INPUT FOR THIS TASK:
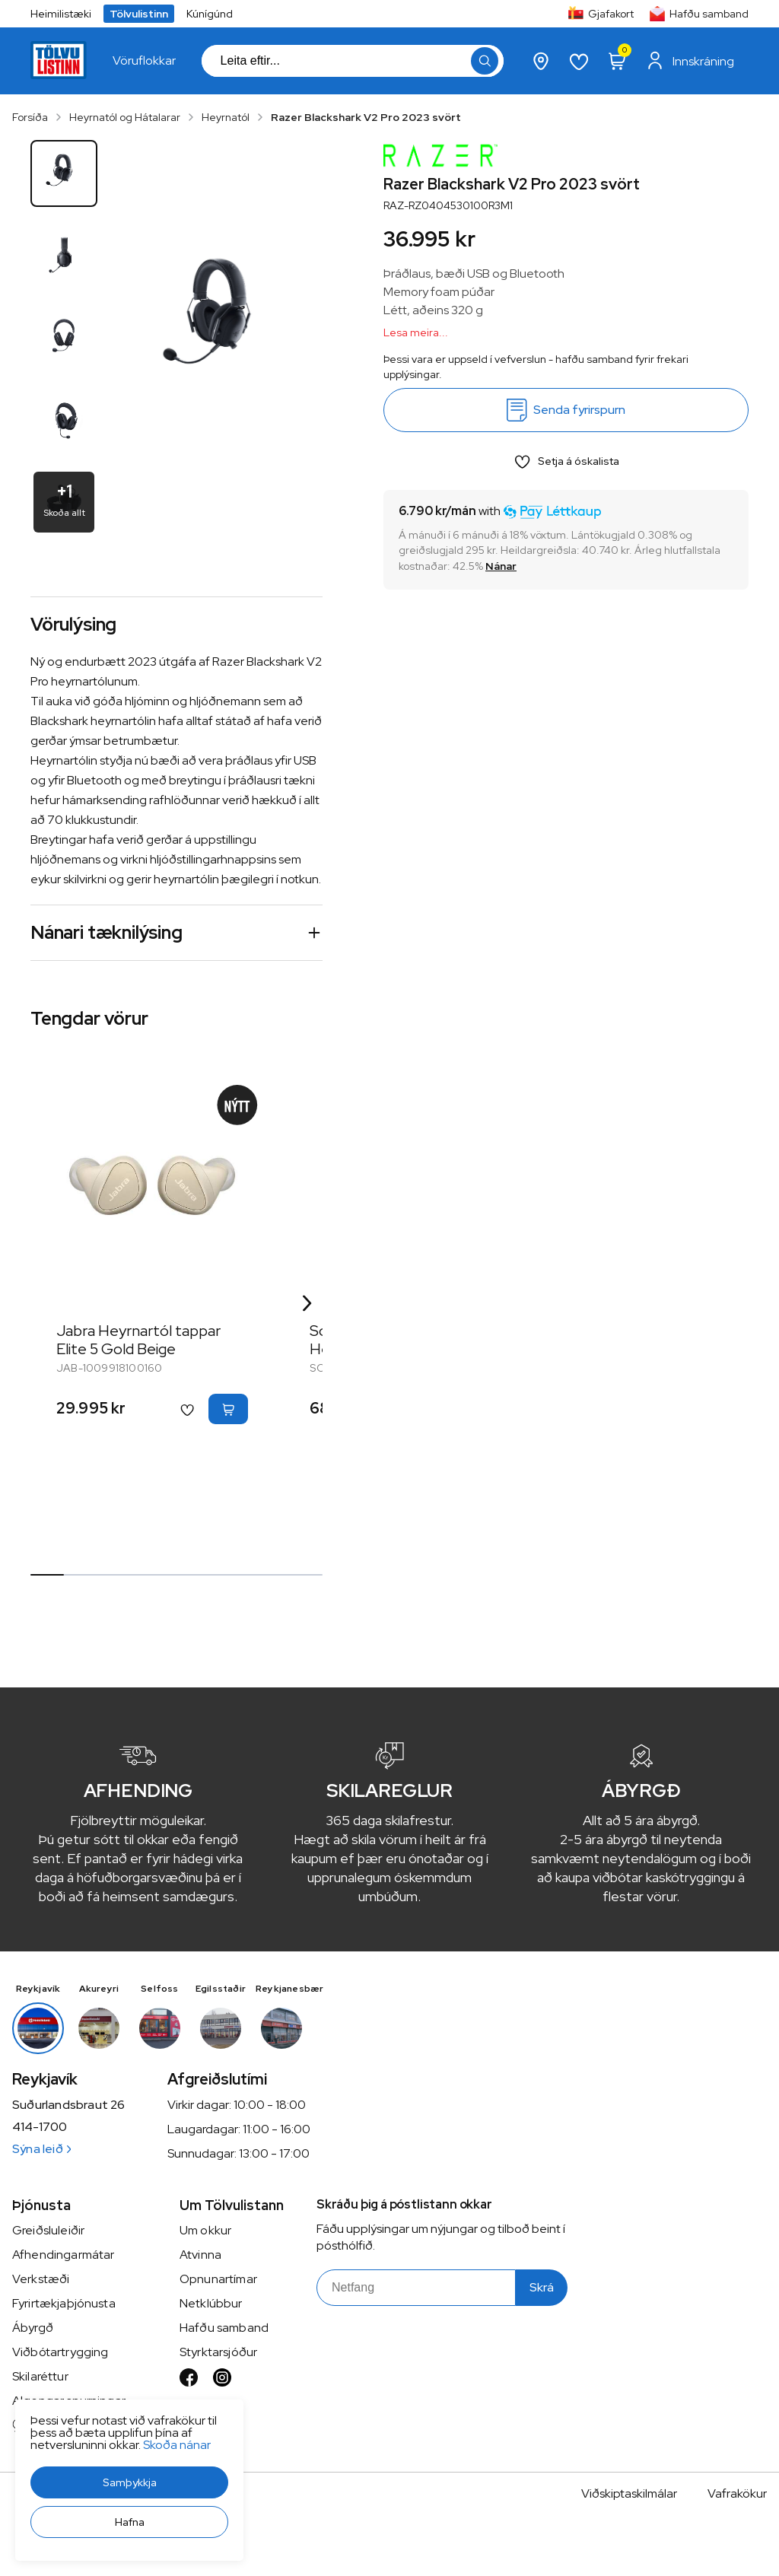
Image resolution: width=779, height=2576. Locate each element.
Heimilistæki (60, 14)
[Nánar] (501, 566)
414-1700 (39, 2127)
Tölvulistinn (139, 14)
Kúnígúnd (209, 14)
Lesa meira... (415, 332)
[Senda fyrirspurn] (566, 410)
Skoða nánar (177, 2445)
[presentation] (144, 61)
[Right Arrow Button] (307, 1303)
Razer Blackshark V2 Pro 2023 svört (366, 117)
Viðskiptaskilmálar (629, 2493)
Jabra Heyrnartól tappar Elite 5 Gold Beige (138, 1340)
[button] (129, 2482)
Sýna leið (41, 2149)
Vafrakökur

TASK DETAILS: Print the line containing "Tölvulistinn (139, 14)" and every line after it to the end of the records above, exactly as written, and nothing else.

ANSWER TO THIS EXERCISE:
Tölvulistinn (139, 14)
Kúnígúnd (209, 14)
Lesa meira... (415, 332)
[Senda fyrirspurn] (566, 410)
Skoða nánar (177, 2445)
[presentation] (144, 61)
[Right Arrow Button] (307, 1303)
Razer Blackshark V2 Pro 2023 svört (366, 117)
Viðskiptaskilmálar (629, 2493)
Jabra Heyrnartól tappar Elite 5 Gold Beige (138, 1340)
[button] (129, 2482)
Sýna leið (41, 2149)
Vafrakökur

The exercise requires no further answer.